Member of the Wisconsin State Assembly from the Clark–Jackson district
- In office January 6, 1873 – January 5, 1874
- Preceded by: Eustace L. Brockway
- Succeeded by: Mark Douglas

Personal details
- Born: February 3, 1845 Burlington, Vermont, U.S.
- Died: August 3, 1895 (aged 50) Greensburg, Indiana, U.S.
- Resting place: Ottumwa Cemetery, Ottumwa, Iowa
- Party: Republican
- Spouse: Martha Ann Williams
- Children: Mabel May Merritt; ^{(b. 1872; died 1963)}; Maude Merritt; ^{(b. 1876; died 1956)}; Edgar Charles Merritt; ^{(b. 1878; died 1935)};

Military service
- Branch/service: United States Volunteers Union Army
- Years of service: 1864
- Rank: Private, USV
- Unit: 40th Reg. Wis. Vol. Infantry
- Battles/wars: American Civil War

= Edward E. Merritt =

19th century American politician

Edward Eleazer Merritt (February 3, 1845 – August 3, 1895) was an American newspaper publisher and Republican politician. He was a member of the Wisconsin State Assembly, representing Clark and Jackson counties during the 1873 session.

==Biography==
Edward Merritt was born in Burlington, Vermont, in February 1845. As a child, he came to Wisconsin with his parents in 1850.
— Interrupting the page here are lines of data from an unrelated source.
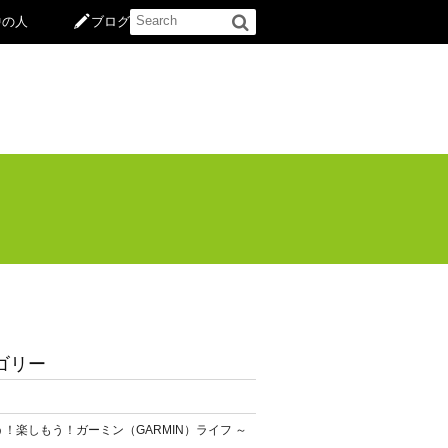
中の人
ブログ
ゴリー
！楽しもう！ガーミン（GARMIN）ライフ ～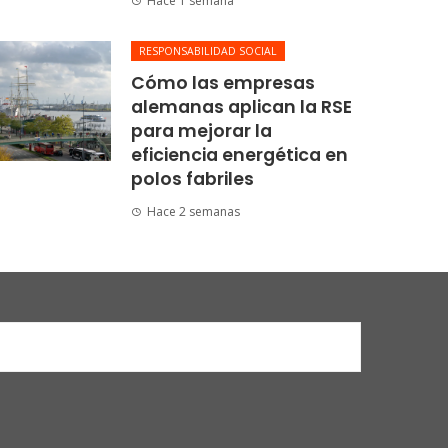
Hace 1 semana
RESPONSABILIDAD SOCIAL
Cómo las empresas
alemanas aplican la RSE
para mejorar la
eficiencia energética en
polos fabriles
Hace 2 semanas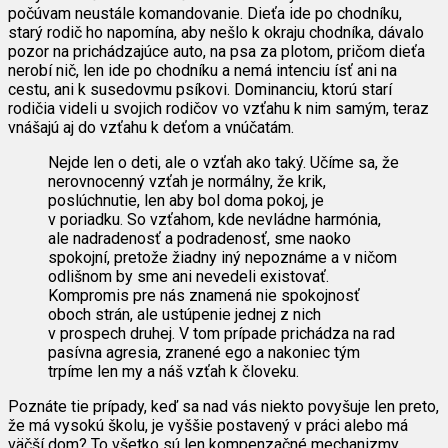
počúvam neustále komandovanie. Dieťa ide po chodníku,
starý rodič ho napomína, aby nešlo k okraju chodníka, dávalo
pozor na prichádzajúce auto, na psa za plotom, pričom dieťa
nerobí nič, len ide po chodníku a nemá intenciu ísť ani na
cestu, ani k susedovmu psíkovi. Dominanciu, ktorú starí
rodičia videli u svojich rodičov vo vzťahu k nim samým, teraz
vnášajú aj do vzťahu k deťom a vnúčatám.
Nejde len o deti, ale o vzťah ako taký. Učíme sa, že
nerovnocenný vzťah je normálny, že krik,
poslúchnutie, len aby bol doma pokoj, je
v poriadku. So vzťahom, kde nevládne harmónia,
ale nadradenosť a podradenosť, sme naoko
spokojní, pretože žiadny iný nepoznáme a v ničom
odlišnom by sme ani nevedeli existovať.
Kompromis pre nás znamená nie spokojnosť
oboch strán, ale ustúpenie jednej z nich
v prospech druhej. V tom prípade prichádza na rad
pasívna agresia, zranené ego a nakoniec tým
trpíme len my a náš vzťah k človeku.
Poznáte tie prípady, keď sa nad vás niekto povyšuje len preto,
že má vysokú školu, je vyššie postavený v práci alebo má
väčší dom? To všetko sú len kompenzačné mechanizmy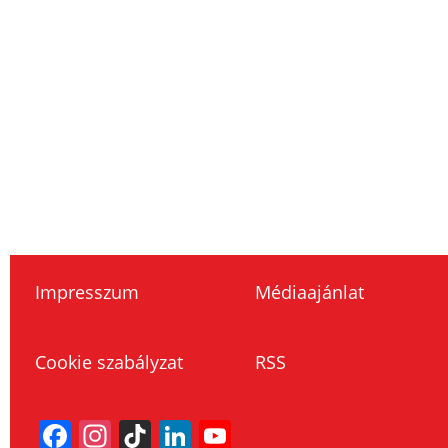
Impresszum
Médiaajánlat
Cookie szabályzat
RSS
Facebook
Instagram
TikTok
LinkedIn
YouTube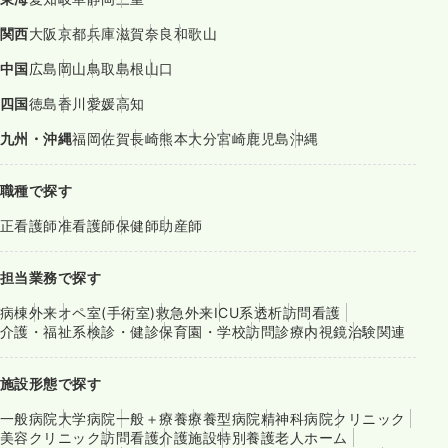
関西
大阪
京都
兵庫
滋賀
奈良
和歌山
中国
広島
岡山
鳥取
島根
山口
四国
徳島
香川
愛媛
高知
九州・沖縄
福岡
佐賀
長崎
熊本
大分
宮崎
鹿児島
沖縄
職種で探す
正看護師
准看護師
保健師
助産師
担当業務で探す
病棟
外来
オペ室(手術室)
救急外来
ICU系
透析
訪問看護
介護・福祉系
検診・健診
保育園・学校
訪問診療
内視鏡
治験関連
施設形態で探す
一般病院
大学病院
一般＋療養
療養型病院
精神科病院
クリニック
美容クリニック
訪問看護
介護施設
特別養護老人ホーム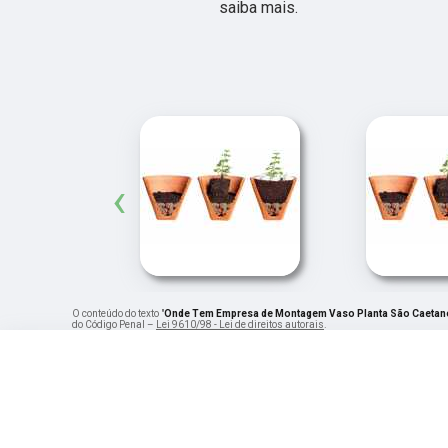
saiba mais.
‹
O conteúdo do texto "
Onde Tem Empresa de Montagem Vaso Planta São Caetano
do Código Penal –
Lei 9610/98 - Lei de direitos autorais
.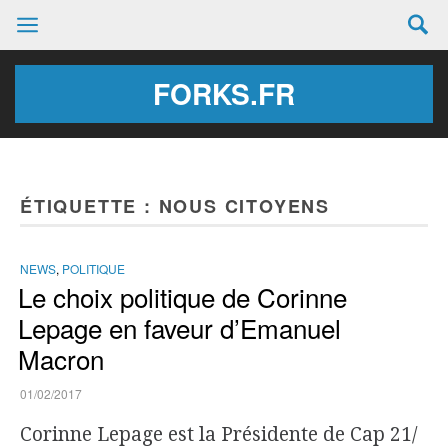
FORKS.FR
ÉTIQUETTE :
NOUS CITOYENS
NEWS
,
POLITIQUE
Le choix politique de Corinne
Lepage en faveur d’Emanuel
Macron
01/02/2017
Corinne Lepage est la Présidente de Cap 21/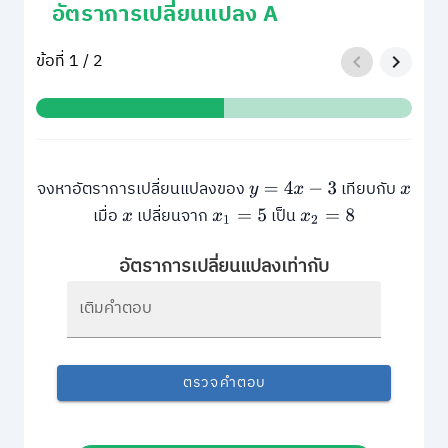
อัตราการเปลี่ยนแปลง A
ข้อที่ 1 / 2
จงหาอัตราการเปลี่ยนแปลงของ
เทียบกับ
y
=
4
x
−
3
x
เมื่อ
เปลี่ยนจาก
เป็น
x
x
1
=
5
x
2
=
8
อัตราการเปลี่ยนแปลงเท่ากับ
เติมคำตอบ
ตรวจคำตอบ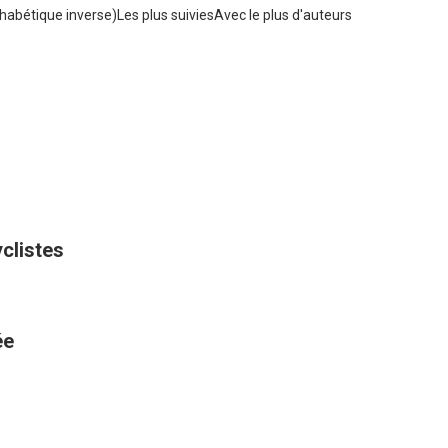
habétique inverse)
Les plus suivies
Avec le plus d'auteurs
yclistes
ée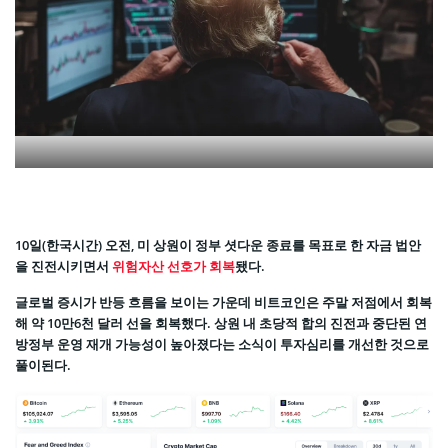
10일(한국시간) 오전, 미 상원이 정부 셧다운 종료를 목표로 한 자금 법안
을 진전시키면서
위험자산 선호가 회복
됐다.
글로벌 증시가 반등 흐름을 보이는 가운데 비트코인은 주말 저점에서 회복
해 약 10만6천 달러 선을 회복했다. 상원 내 초당적 합의 진전과 중단된 연
방정부 운영 재개 가능성이 높아졌다는 소식이 투자심리를 개선한 것으로
풀이된다.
He came to Sparta, Wisconsin, in 1859 and learned the typography trade while working at the Sparta Herald. He then went to La Crosse, Wisconsin, where he worked as a printer.

While living in La Crosse in 1864, he answered President Lincoln's call for "100-day volunteers" for the Union Army to finish the American Civil War. He served as a private in Company G of the 40th Wisconsin Infantry Regiment. The 40th Wisconsin Infantry was sent to Memphis, Tennessee, to guard railroad and supply lines. While there, Memphis came under attack in a raid by Confederate cavalry in what's known as the Second Battle of Memphis. The 40th responded to the raid, chasing the cavalry from the city. They pursued the rebels after they fled, but did not catch them. The regiment expired at the end of its 100-day enlistment and returned to Wisconsin in September.

After the war, Merritt returned to La Crosse, but moved to Neillsville, Wisconsin, in Clark County, in 1867. He started the Clark County Journal with J. S. Dore, working as associate editor, but left after a few months and moved to St. Louis, Missouri. He returned to Neillsville in the fall of that year, where he started another newspaper, the Clark County Republican. He operated the Republican until 1874, when he sold to Charles J. Cooper.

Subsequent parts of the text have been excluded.